## About this task
Both the line below containing "a vítima. Apesar das tentativas de" and the line containing "veio a óbito.", along with every line between them, should be repeated exactly; no other line belongs in the answer.

## Material shown
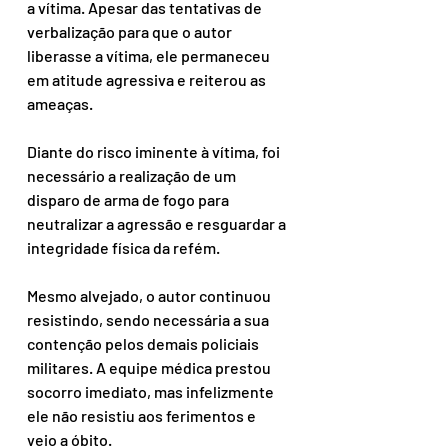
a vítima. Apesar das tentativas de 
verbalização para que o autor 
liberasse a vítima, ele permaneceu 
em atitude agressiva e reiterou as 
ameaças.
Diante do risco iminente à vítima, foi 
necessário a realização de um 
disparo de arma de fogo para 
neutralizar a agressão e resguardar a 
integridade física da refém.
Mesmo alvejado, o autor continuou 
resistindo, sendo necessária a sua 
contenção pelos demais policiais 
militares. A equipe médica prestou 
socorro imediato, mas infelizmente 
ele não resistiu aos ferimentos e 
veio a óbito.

--

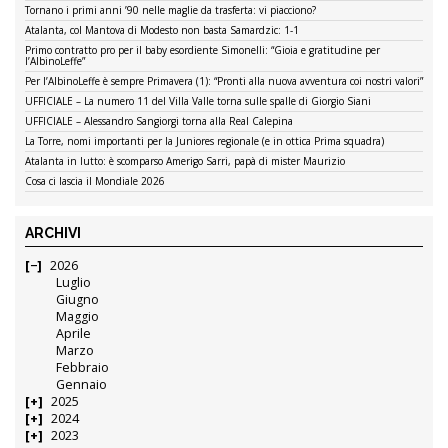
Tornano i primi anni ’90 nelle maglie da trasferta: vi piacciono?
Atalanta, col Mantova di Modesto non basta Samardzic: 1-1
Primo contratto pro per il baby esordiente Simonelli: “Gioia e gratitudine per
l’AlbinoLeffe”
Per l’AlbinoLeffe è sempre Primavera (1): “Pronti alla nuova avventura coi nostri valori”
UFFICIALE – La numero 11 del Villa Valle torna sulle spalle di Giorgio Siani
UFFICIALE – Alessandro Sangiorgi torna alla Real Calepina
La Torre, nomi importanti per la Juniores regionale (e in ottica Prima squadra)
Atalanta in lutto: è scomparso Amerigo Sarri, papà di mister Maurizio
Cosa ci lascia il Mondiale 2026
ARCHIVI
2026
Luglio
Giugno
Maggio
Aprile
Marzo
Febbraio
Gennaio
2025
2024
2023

* * *

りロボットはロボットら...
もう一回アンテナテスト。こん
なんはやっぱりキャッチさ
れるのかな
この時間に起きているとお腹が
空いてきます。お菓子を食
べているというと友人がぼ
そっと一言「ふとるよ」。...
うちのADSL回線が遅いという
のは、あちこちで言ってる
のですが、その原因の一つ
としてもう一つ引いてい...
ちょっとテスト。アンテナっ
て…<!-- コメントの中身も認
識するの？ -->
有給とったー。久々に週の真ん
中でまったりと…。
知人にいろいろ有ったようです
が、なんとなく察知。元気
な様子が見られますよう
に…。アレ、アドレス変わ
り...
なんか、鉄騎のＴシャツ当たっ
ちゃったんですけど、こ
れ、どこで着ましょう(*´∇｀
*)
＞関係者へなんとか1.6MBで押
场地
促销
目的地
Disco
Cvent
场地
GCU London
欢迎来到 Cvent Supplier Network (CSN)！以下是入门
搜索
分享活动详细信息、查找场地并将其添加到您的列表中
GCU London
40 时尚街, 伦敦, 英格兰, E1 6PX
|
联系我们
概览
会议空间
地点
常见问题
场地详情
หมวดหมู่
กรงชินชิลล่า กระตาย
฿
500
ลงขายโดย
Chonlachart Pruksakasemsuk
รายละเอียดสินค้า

## Written reply
a vítima. Apesar das tentativas de 
verbalização para que o autor 
liberasse a vítima, ele permaneceu 
em atitude agressiva e reiterou as 
ameaças.
Diante do risco iminente à vítima, foi 
necessário a realização de um 
disparo de arma de fogo para 
neutralizar a agressão e resguardar a 
integridade física da refém.
Mesmo alvejado, o autor continuou 
resistindo, sendo necessária a sua 
contenção pelos demais policiais 
militares. A equipe médica prestou 
socorro imediato, mas infelizmente 
ele não resistiu aos ferimentos e 
veio a óbito.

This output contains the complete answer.